Update 10:10 PM: The Globe and Mail posted a parallel article:
On Thursday, Boston University researchers will release findings that show Mr. Probert had chronic traumatic encephalopathy (CTE) when his heart gave out during a fishing trip last summer. The diagnosis makes him the second former professional hockey player to be found with the degenerative disease after Reggie Fleming, who died in 2009 at the age of 73 with dementia after three decades of worsening behavioural and cognitive problems. Like Mr. Fleming, Mr. Probert was a fighter who banged his way through more than 200 fights during 16 seasons with the Detroit Red Wings and Chicago Blackhawks. He had suffered at least three concussions and struggled with substance abuse. And in his 40s, Ms. Probert said, her normally laid-back husband may have begun to show some of the telltale signs of CTE, such as odd bouts of road rage and memory gaps.
“If he was playing blackjack, he could remember plays from years ago, and every player’s hand and what the dealer had. But boy, if you asked him what he had for breakfast that morning … It definitely makes you think.”

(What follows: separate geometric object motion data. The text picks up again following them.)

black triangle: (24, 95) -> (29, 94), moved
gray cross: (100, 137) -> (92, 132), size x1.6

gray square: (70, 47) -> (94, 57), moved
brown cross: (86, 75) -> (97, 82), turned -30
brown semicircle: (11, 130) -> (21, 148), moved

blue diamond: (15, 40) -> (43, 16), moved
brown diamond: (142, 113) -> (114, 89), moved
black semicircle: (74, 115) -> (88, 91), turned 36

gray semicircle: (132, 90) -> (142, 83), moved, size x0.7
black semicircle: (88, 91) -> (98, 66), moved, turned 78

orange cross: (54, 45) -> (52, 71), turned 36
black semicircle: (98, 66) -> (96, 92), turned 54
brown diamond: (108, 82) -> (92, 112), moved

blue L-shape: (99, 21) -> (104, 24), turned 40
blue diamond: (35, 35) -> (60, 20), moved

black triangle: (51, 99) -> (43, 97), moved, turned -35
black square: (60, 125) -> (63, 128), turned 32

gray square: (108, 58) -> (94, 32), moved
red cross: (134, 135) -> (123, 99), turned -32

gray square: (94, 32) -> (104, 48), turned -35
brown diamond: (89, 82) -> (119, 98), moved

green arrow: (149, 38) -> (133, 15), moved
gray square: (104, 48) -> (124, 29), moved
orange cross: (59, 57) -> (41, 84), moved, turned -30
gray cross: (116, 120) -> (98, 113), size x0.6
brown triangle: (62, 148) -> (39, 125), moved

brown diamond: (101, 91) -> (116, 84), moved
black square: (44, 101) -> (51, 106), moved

Dr. Cantu said of Mr. Probert’s results: “They’re not nearly as severe as we’ve seen in a number of other athletes in other sports like boxing or football, but nonetheless it’s unequivocally there.”

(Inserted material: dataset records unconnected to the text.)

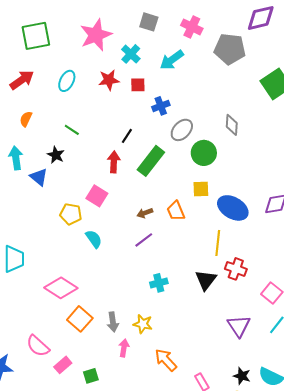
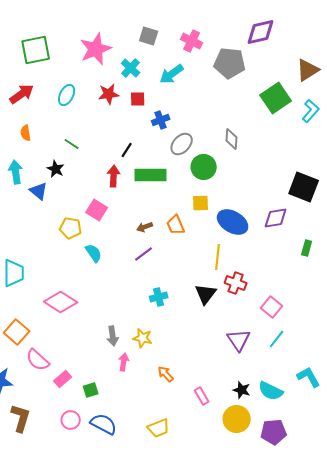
orange semicircle: (26, 119) -> (26, 133), turned -35
green rectangle: (151, 161) -> (151, 175), turned 52
orange square: (80, 319) -> (17, 332), moved
orange arrow: (166, 360) -> (166, 374), size x0.7

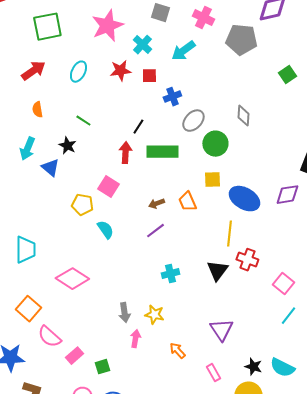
green square: (276, 98) -> (287, 75), size x0.6
cyan arrow: (16, 172) -> (27, 149), turned -150
purple triangle: (239, 340) -> (221, 330), moved

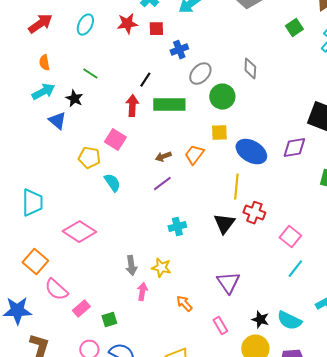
cyan arrow: (27, 149) -> (43, 92), moved, turned -140
orange trapezoid: (187, 202) -> (194, 155), turned 60

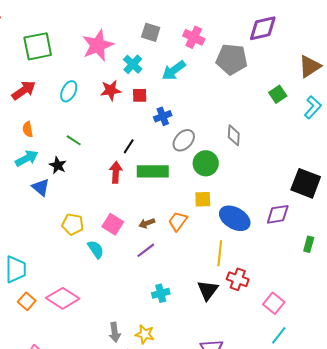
pink square: (115, 140) -> (113, 224), moved
orange square: (35, 262) -> (27, 301), moved, size x0.7

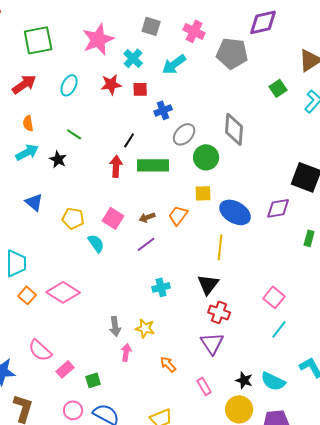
gray diamond: (234, 135) -> (234, 129), size x1.5
blue triangle: (41, 187) -> (34, 202), moved
red cross: (238, 279) -> (219, 312), moved

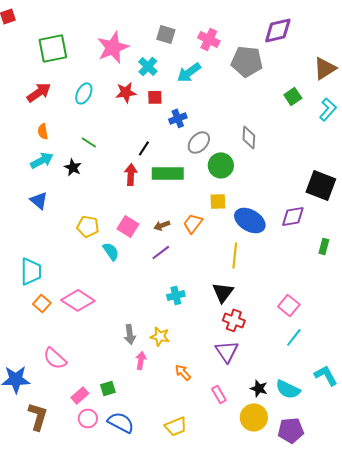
gray diamond: (234, 129) -> (249, 137), size x0.7
blue triangle: (34, 202) -> (39, 200), moved
pink rectangle: (65, 369) -> (80, 395), moved

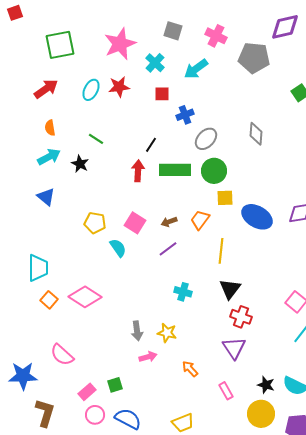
red star: (126, 92) -> (119, 87), moved
green circle: (221, 165) -> (214, 171), moved
yellow line: (235, 255) -> (221, 251), moved
cyan cross: (176, 295) -> (183, 292), turned 30
pink arrow: (141, 360) -> (148, 357), turned 66

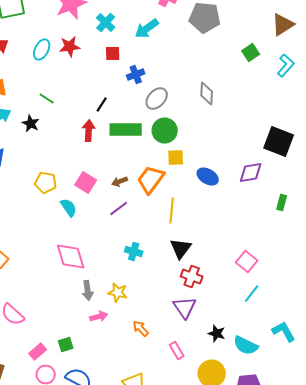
blue ellipse: (257, 217) -> (208, 176), size x0.7
orange trapezoid: (200, 220) -> (151, 180), size x1.4
pink diamond: (85, 297) -> (71, 256), moved, turned 40
black star: (266, 385) -> (217, 334), moved

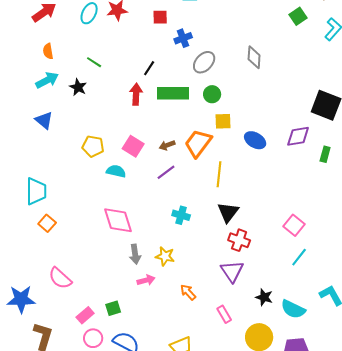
green circle: (165, 130) -> (212, 94), size x0.7
green rectangle: (282, 202) -> (325, 154), moved
cyan semicircle: (69, 208) -> (116, 171), turned -42

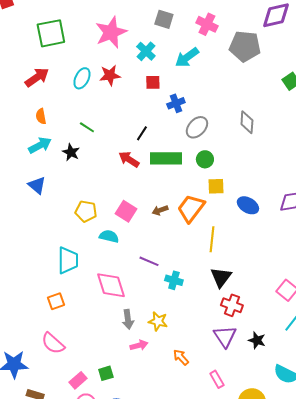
red arrow: (136, 94) -> (129, 159), turned -60
purple line: (166, 172) -> (149, 261), moved, turned 60
cyan trapezoid: (36, 191) -> (68, 260), moved
orange square: (47, 223) -> (56, 301), moved, turned 30
black star: (264, 297) -> (257, 340), moved

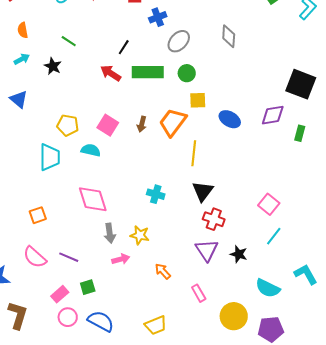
cyan arrow: (40, 145) -> (22, 59), size x0.7
brown arrow: (160, 210) -> (142, 124), turned -56
cyan trapezoid: (68, 260) -> (50, 157), moved
purple line: (149, 261) -> (69, 257), moved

[Keith] Primeau said hockey players are hesitant to discuss brain donation. “It’s still a tough topic of conversation.”
Which is why Ms. Probert has decided to reach out to the Boston researchers and make her husband’s results public, she said. “Having Bob’s name attached to that can show other athletes, and especially the hockey players, that they need to get involved.” Ms. Probert had other reasons, too, she said. They included the couple’s four children: three daughters and a son, now ages 10 to 16. They are all athletes and avid hockey, lacrosse and volleyball players.
“I remember leaving the hospital and coming home [after Bob died],” Ms. Probert said. “It was the following morning that I looked at my aunt and asked her to take care of getting the numbers for me. I didn’t know who to contact, I just knew that it was in Boston. It’s so surreal, even looking back now. I just knew with such certainty when I was doing the [funeral] planning that that was the only thing I knew that he wanted, because he was so young.” She paused to collect herself. “That was the one thing I knew that had to be done for him.”